2. It entices overweight individuals to engage in physical activity. Members of the sedentary population would much rather prefer 'moderate' intensity exercise as opposed to 'vigorous' or 'high intensity'. By propagating the notion that exercise doesn't always have to be 'all-or-nothing', participation levels are likely to increase.
3. As mentioned above, the energy systems associated with a higher level of perceived effort are the ATP-PC and Anaerobic Glycolysis systems. These systems rely on substrates like glucose and creatine for the provision of ATP to produce a contraction. As an exercise bout lengthens in duration, the concentration of glucose within skeletal muscle cells depletes. The order in which the body utilizes fuel for activity is dependent on a variety of factors, one of them being dispensability. Glucose, being the most 'dispensable', is consumed first; lipids (fat) next. Glucose molecules are easily broken down, and release approximately 4 calories of energy for every gram. Fat releases 9 calories of energy per gram; more than twice that of a single glucose molecule. How is this significant? The longer one engages in a bout of physical activity, the greater the energy demands of the body. Fat provides a significant amount of energy to working muscles in comparison to glucose, and as a result, is the ideal compound for prolonged periods of exercise. A moderate intensity exercise session promotes lipid oxidation, as it does not require major contribution from other energy systems, except for when initiating the exercise. The minimum recommendation of 20 minutes is derived from calculating the Respiratory Quotient for a given individual and will not be discussed in this article. The longer one performs an aerobic bout of exercise, the greater the degree of lipid oxidation.

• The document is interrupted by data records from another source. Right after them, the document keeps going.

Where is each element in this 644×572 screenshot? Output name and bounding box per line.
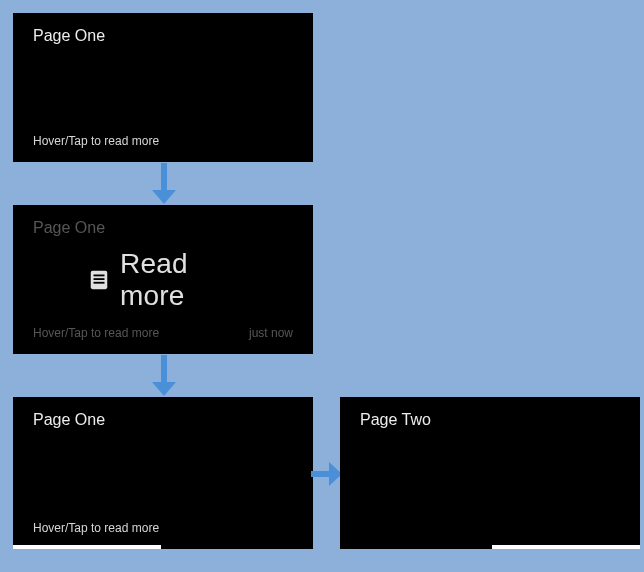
document-icon [88,269,110,291]
page-indicator-left [13,545,161,549]
card-title: Page One [33,219,293,237]
arrow-down-icon [150,354,178,396]
card-title: Page One [33,411,293,429]
svg-marker-7 [152,382,176,396]
arrow-down-icon [150,162,178,204]
card-title: Page One [33,27,293,45]
arrow-right-icon [311,460,342,488]
card-page-one-hover[interactable]: Page One Read more Hover/Tap to read mor… [13,205,313,354]
card-page-one-paginated[interactable]: Page One Hover/Tap to read more [13,397,313,549]
read-more-overlay[interactable]: Read more [88,248,238,312]
svg-rect-4 [94,278,105,280]
page-indicator-right [492,545,640,549]
svg-rect-3 [94,274,105,276]
svg-rect-5 [94,281,105,283]
card-timestamp: just now [249,326,293,340]
svg-marker-1 [152,190,176,204]
card-page-two-paginated[interactable]: Page Two [340,397,640,549]
card-hint: Hover/Tap to read more [33,521,159,535]
card-title: Page Two [360,411,620,429]
card-hint: Hover/Tap to read more [33,326,159,340]
read-more-label: Read more [120,248,238,312]
card-hint: Hover/Tap to read more [33,134,159,148]
card-page-one-initial[interactable]: Page One Hover/Tap to read more [13,13,313,162]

Resistance train most, if not all areas of the body:
As mentioned above, oxidative phosphorylation occurs within the mitochondria of our cells. Studies have shown that individuals who strength train, in conjunction with aerobic training, yield the best results when considering fat loss. Some suggest the increased amount of calories burnt when combining the two is the cause for this heightened response. Others believe that an increased mitochondrial density (a higher proportion of mitochondria per muscle cell) which accompanies training is responsible for the accelerated metabolism seen in athletic individuals; the more one trains, the more efficient the individual's metabolism, the greater the proportion of fat consumed. Both theories in my mind are plausible, but to say one is more correct than the other would be erroneous. I'll leave this one up to you.
Ingest the greatest proportion of your allotted carbohydrate intake for the day prior to performing an exercise routine:
While this isn't an article addressing nutrition, the notion of proper nutrient intake cannot be undermined. An adequate amount of carbohydrates should be ingested prior to, and after a workout. The specifics of nutrition will be addressed in a future article.